Por Jornal Nacional — Brasília

O presidente Jair Bolsonaro reafirmou neste sábado (24) o que tem dito nos últimos dias sobre o ministro da Justiça, Sergio Moro. Bolsonaro voltou a dizer que ele é o presidente e que ele pode vetar “qualquer coisa” que Moro fizer.

As declarações de Bolsonaro contrariam o que o presidente garantiu no ano passado quando comunicou a escolha de Sergio Moro para o ministério. Ainda em 2018, Bolsonaro disse que o futuro ministro teria “carta branca” para nomear e conduzir ações de combate ao crime organizado e à corrupção.

Procurado, Sergio Moro disse em nota que “o compromisso com o presidente Jair Bolsonaro de enfrentamento à corrupção e ao crime organizado permanece igual ao assumido no 01/11/2018 sem qualquer alteração”.

Na manhã deste sábado, Bolsonaro foi questionado sobre o cumprimento de uma promessa feita quando convidou o então juiz Sergio Moro para assumir o Ministério da Justiça, em novembro do ano passado. Na ocasião, o recém-eleito Jair Bolsonaro disse que Moro teria “liberdade total” para comandar o ministério no combate à corrupção e ao crime organizado. Neste sábado, disse novamente que Moro precisa se submeter a ele.

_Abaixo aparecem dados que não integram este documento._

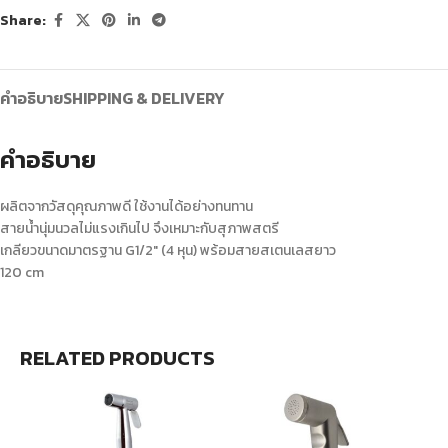
Share:
คำอธิบาย
SHIPPING & DELIVERY
คำอธิบาย
ผลิตจากวัสดุคุณภาพดี ใช้งานได้อย่างทนทาน
สายน้ำนุ่มนวลไม่แรงเกินไป จึงเหมาะกับสุภาพสตรี
เกลียวขนาดมาตรฐาน G1/2″ (4 หุน) พร้อมสายสเตนเลสยาว
120 cm
RELATED PRODUCTS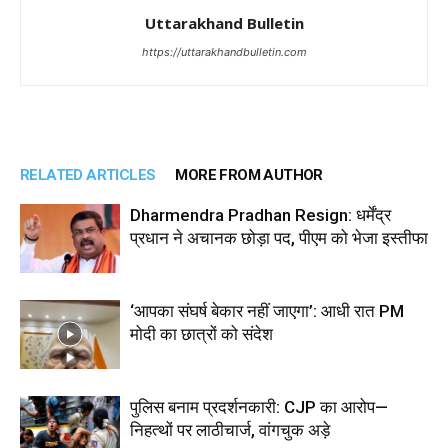
Uttarakhand Bulletin
https://uttarakhandbulletin.com
RELATED ARTICLES
MORE FROM AUTHOR
Dharmendra Pradhan Resign: धर्मेंद्र
प्रधान ने अचानक छोड़ा पद, पीएम को भेजा इस्तीफा
‘आपका संघर्ष बेकार नहीं जाएगा’: आधी रात PM
मोदी का छात्रों को संदेश
पुलिस बनाम प्रदर्शनकारी: CJP का आरोप—
निहत्थों पर लाठीचार्ज, वांगचुक अड़े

“Ele ainda tem carta branca?”, indaga um jornalista a Bolsonaro.

“Olha, [tem] carta branca, e eu tenho poder de veto em qualquer coisa, senão, eu não sou presidente. Todos os ministros têm essa ingerência minha e eu fui eleito para mudar. Ponto final”, respondeu o presidente.

A “carta branca”, autonomia para tocar o ministério, foi o argumento usado por Bolsonaro em novembro do ano passado para convencer o então juiz Sergio Moro a deixar 22 anos de carreira na magistratura.

“Conversamos por uns 40 minutos. Ele expôs, logicamente, o que ele pretende fazer caso seja ministro. Eu concordei com 100% do que ele propôs, não é? Ele queria uma liberdade total para combater a corrupção e o crime organizado e um ministério com poderes para tal. Eu até adiantei: quem sabe uma fração do Coaf dentro do Ministério da Justiça? A questão da segurança ir para a Justiça nós já tínhamos decidido, bem como as nomeações. Ele tem ampla liberdade para realmente exercer o teu trabalho lá”, disse o presidente no ano passado.

No dia 4 de dezembro do ano passado, ainda durante a montagem do novo governo, o então presidente eleito Jair Bolsonaro garantiu autonomia a Moro para escolher inclusive o segundo e o terceiro escalões do Ministério da Justiça.

“O ministro Moro, como os outros, tem total liberdade pra escolher todo o seu primeiro, segundo, terceiro escalão”, declarou Bolsonaro à época.

Assim, Sergio Moro indicou Maurício Valeixo, com quem trabalhou durante a Operação Lava Jato, diretor-geral da Polícia Federal. Juntos, os dois passaram a escolher os superintendentes da PF. Mas o que era “liberdade total” virou interferência sistemática. No último dia 16, sem o conhecimento da cúpula da Polícia Federal, Bolsonaro anunciou a troca do superintendente do Rio de Janeiro.

“O que eu fiquei sabendo: se ele resolveu mudar, vai ter que falar comigo. Quem manda sou eu. Deixar bem claro. Eu dou liberdade para os ministros todos. Mas quem manda sou eu”, disse Bolsonaro.

Diante da reação negativa na Polícia Federal, com ameaça até de entrega de cargos, o presidente recuou momentaneamente. Mas, na última quinta-feira, Bolsonaro foi além e ameaçou trocar o diretor da Polícia Federal.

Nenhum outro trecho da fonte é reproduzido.